Josie carries her multi-banner on her, where she has several slogans stapled with her reproaches to Macron: pension reform, inequality between men and women and the need for a tax on the rich.

He reminds her that he was only elected with 23% of the vote, in reference to the first round of the presidential elections, in which he was finally re-elected.

"Fear is a bad adviser, people had Le Pen and that's why he won," he says.

The protest in Paris is dominated

by banners accusing Macron of enriching the rich:

"80 billion profits from CAC 40 companies (the stock market index) and there is no money for pensions," says one of the protesters.

mottos .

"The big businessmen get rich, let them pay the pensions!" Says another.

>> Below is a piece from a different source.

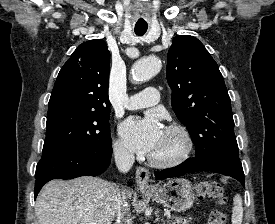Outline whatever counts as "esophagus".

"They say you have to save, but they do it at the expense of public services," says a teacher who marches along with several classmates.

The other theme that predominates in the banners is the one that implies that 64 years is already a late age.


We do not want to die working

," says the message carried by a Paris Airport worker, who demonstrates with several colleagues.

Another protester carries a cardboard coffin on his back: RIP (unexpected and precarious retirement, in the French acronym).

The one in Paris is the most massive but they have also taken to the streets in Marseille, Nantes, Toulouse and more than a hundred cities.

Interior expects 1.2 million protesters at most throughout France.

If there have been fewer public workers on strike (one in four teachers, according to the government, and 36.5% of SNCF workers), between 75% and 100% of the staff at refineries and fuel depots TotalEnergies joined the strike, according to the CGT, reports EFE.